- _Your instructions_: As the answer, give every line of the records that includes the word "üzerinde".

========

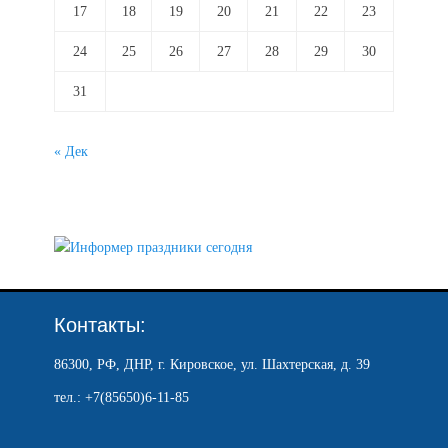
17
18
19
20
21
22
23
24
25
26
27
28
29
30
31
« Дек
Контакты:
86300, РФ, ДНР, г. Кировское, ул. Шахтерская, д. 39
тел.: +7(85650)6-11-85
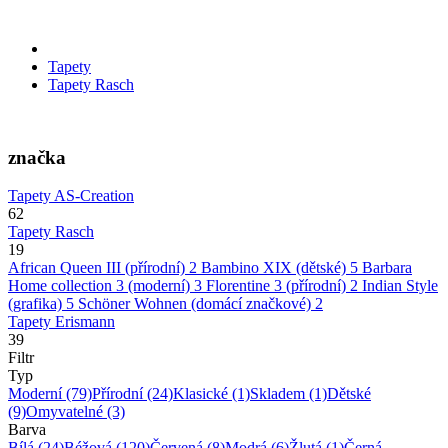
Tapety
Tapety Rasch
značka
Tapety AS-Creation
62
Tapety Rasch
19
African Queen III (přírodní)
2
Bambino XIX (dětské)
5
Barbara
Home collection 3 (moderní)
3
Florentine 3 (přírodní)
2
Indian Style
(grafika)
5
Schöner Wohnen (domácí značkové)
2
Tapety Erismann
39
Filtr
Typ
Moderní
(79)
Přírodní
(24)
Klasické
(1)
Skladem
(1)
Dětské
(9)
Omyvatelné
(3)
Barva
Bílá
(24)
Béžová
(120)
Červená
(8)
Modrá
(6)
Žlutá
(1)
Černá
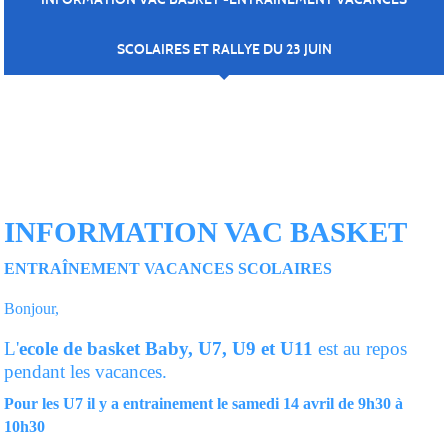
SCOLAIRES ET RALLYE DU 23 JUIN
Envoyée le
12 avril 2018
INFORMATION VAC BASKET
ENTRAÎNEMENT VACANCES SCOLAIRES
Bonjour,
L'
ecole de basket Baby, U7, U9 et U11
est au repos
pendant les vacances.
Pour les U7 il y a entrainement le samedi 14 avril de 9h30 à
10h30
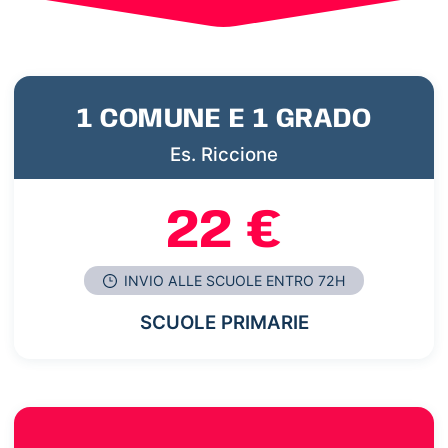
1 COMUNE E 1 GRADO
Es. Riccione
22 €
INVIO ALLE SCUOLE ENTRO 72H
SCUOLE PRIMARIE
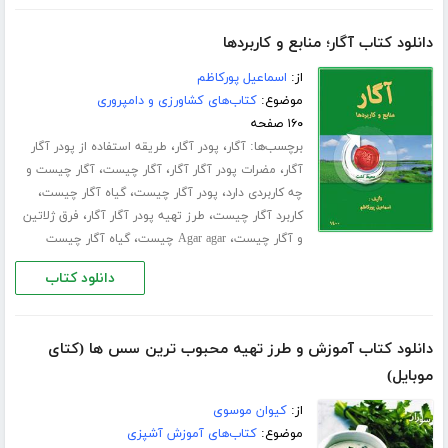
دانلود کتاب آگار؛ منابع و کاربردها
از:
اسماعیل پورکاظم
موضوع:
کتاب‌های کشاورزی و دامپروری
۱۶۰ صفحه
برچسب‌ها:
،
،
آگار
پودر آگار
طریقه استفاده از پودر آگار
،
،
،
آگار
مضرات پودر آگار آگار
آگار چیست
آگار چیست و
،
،
،
چه کاربردی دارد
پودر آگار چیست
گیاه آگار چیست
،
،
کاربرد آگار چیست
طرز تهیه پودر آگار آگار
فرق ژلاتین
،
،
و آگار چیست
Agar agar چیست
گیاه آگار چیست
دانلود کتاب
دانلود کتاب آموزش و طرز تهیه محبوب ترین سس ها (کتای
موبایل)
از:
کیوان موسوی
موضوع:
کتاب‌های آموزش آشپزی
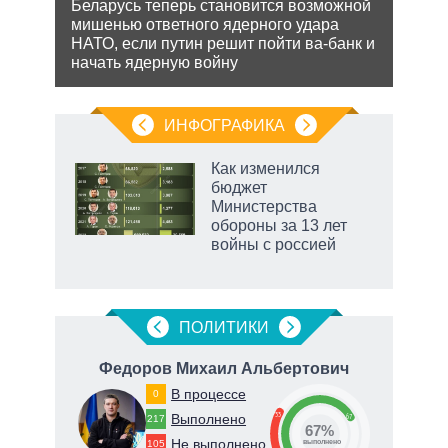
 это
Беларусь теперь становится возможной
важн
 для
мишенью ответного ядерного удара
НАТО, если путин решит пойти ва-банк и
начать ядерную войну
ИНФОГРАФИКА
Как изменился
бюджет
Министерства
обороны за 13 лет
войны с россией
ПОЛИТИКИ
вич
Федоров Михаил Альбертович
В процессе
0
33
Выполнено
67
217
67%
Не выполнено
105
о
выполнено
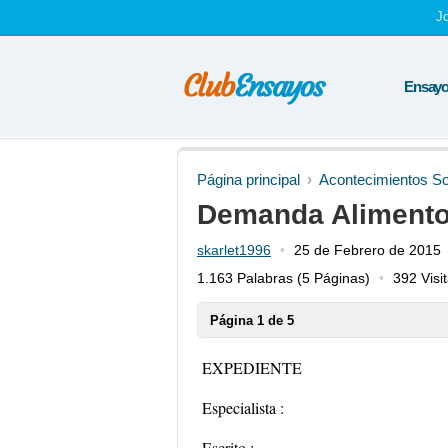
J
Ensayos
Página principal
Acontecimientos So
Demanda Aliment
skarlet1996
25 de Febrero de 2015
1.163 Palabras
(5 Páginas)
392 Visi
Página 1 de 5
EXPEDIENTE
Especialista :
Escrito :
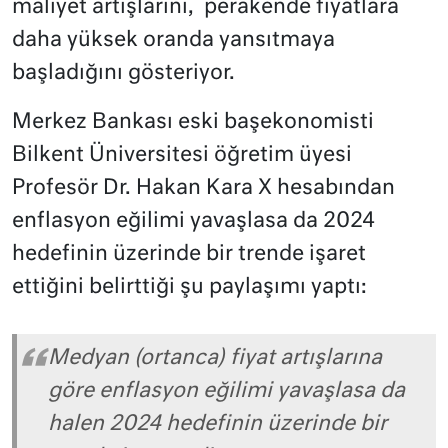
maliyet artışlarını, perakende fiyatlara
daha yüksek oranda yansıtmaya
başladığını gösteriyor.
Merkez Bankası eski başekonomisti
Bilkent Üniversitesi öğretim üyesi
Profesör Dr. Hakan Kara X hesabından
enflasyon eğilimi yavaşlasa da 2024
hedefinin üzerinde bir trende işaret
ettiğini belirttiği şu paylaşımı yaptı:
Medyan (ortanca) fiyat artışlarına
göre enflasyon eğilimi yavaşlasa da
halen 2024 hedefinin üzerinde bir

========

- _Answer to this problem_:
hedefinin üzerinde bir trende işaret
halen 2024 hedefinin üzerinde bir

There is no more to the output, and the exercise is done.